“It’s not funny,” Miles said.
She sipped her coffee. “Guess you had to be there.”
His expression turned thoughtful. “That’s not a bad idea. I’ll stop by the lake tonight. And I’ll make sure more patrols are out there this summer. Wouldn’t want any of my officers to miss a good time.”
Verity slowly lowered her cup. “You wouldn’t.”
But she already knew he would. Worse? He’d enjoy it. He got a kick out of flashing his badge and waving his gun—metaphorically speaking. He’d love nothing more than busting her and her friends for real.
All the best parties happened at the lake. Always had. Always would. Miles himself probably went to his fair share when he’d been her age.
He was such a hypocrite.
“If I was a boy,” she said, “you wouldn’t even have a problem with this. You’d probably slap me on the back and give me a box of condoms and a twelve-pack of Keystone Light to get the night started.”
Miles leaped over to cover Ian’s ears. “Jesus, Verity.”
“I know what condoms are,” Ian said, pulling Miles’s hands away.
Kat sent him a frown over her coffee cup. “You do?”
He nodded. Of course he did. Sometimes it was like he was a forty-year-old in a seven-year-old’s body. “Nigel’s dad has a box in his bathroom. They’re balloons men put on their penises during sex so they don’t make a baby.” Ian scratched the side of his nose. “Nigel says his mom makes his dad wear them but what she really wants is for him to get his penis cut off.”
Verity’s brothers all went white. Blood just… whoosh… drained away.
Served them right.
Lips twitching, Kat cleared her throat. “Nigel is, as always, a wealth of information. But I think what his mom wants is for his dad to get something called a vasectomy. They don’t actually cut off the penis.”

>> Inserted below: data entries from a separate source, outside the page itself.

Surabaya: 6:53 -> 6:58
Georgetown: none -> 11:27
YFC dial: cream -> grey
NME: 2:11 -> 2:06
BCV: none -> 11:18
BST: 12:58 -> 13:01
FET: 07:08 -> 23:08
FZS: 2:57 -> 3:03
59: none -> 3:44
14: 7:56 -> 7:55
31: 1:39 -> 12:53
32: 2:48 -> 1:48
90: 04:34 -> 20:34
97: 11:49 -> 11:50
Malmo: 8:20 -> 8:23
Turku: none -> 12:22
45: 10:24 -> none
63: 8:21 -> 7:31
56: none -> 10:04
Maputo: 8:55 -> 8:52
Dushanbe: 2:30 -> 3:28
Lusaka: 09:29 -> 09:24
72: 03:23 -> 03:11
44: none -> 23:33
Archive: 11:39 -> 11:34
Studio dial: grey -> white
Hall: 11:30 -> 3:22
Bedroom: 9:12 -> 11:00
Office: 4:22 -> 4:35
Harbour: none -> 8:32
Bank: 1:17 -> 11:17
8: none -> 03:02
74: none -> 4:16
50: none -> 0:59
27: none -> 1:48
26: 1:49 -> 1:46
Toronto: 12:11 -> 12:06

Ian shrugged, already over the subject. “Can I flip the pancakes?”
And sometimes, he was just a seven-year-old with bedhead in a pair of Star Wars pajamas.
“Sure,” Toby told him. “Let’s get a chair.”
“Can we get back to me?” Verity asked. “And how I’m being discriminated against because I’m a female?”
“It’s not discrimination,” Miles said. “It’s us trying to keep you safe.”
“By threatening to arrest me and my friends?”
“Don’t do anything illegal and you won’t have anything to worry about.”
“This is your fault,” she muttered to Toby. “You and your big mouth.”
Carrying a chair from the table, he shrugged. “Do the crime. Do the time.”
She turned to Urban, hands on her hips. “Aren’t you going to say something?”
“Like what?” he asked, as if she was so unreasonable for wanting him to get involved.
“Like that you are my legal guardian and Miles needs to stop trying to run—and ruin—my life!”
Urban looked at Miles. “Stop trying to run—and ruin—her life.”
Why did she even bother?
“I can’t believe you’re not going to do anything about this,” Miles said to Urban.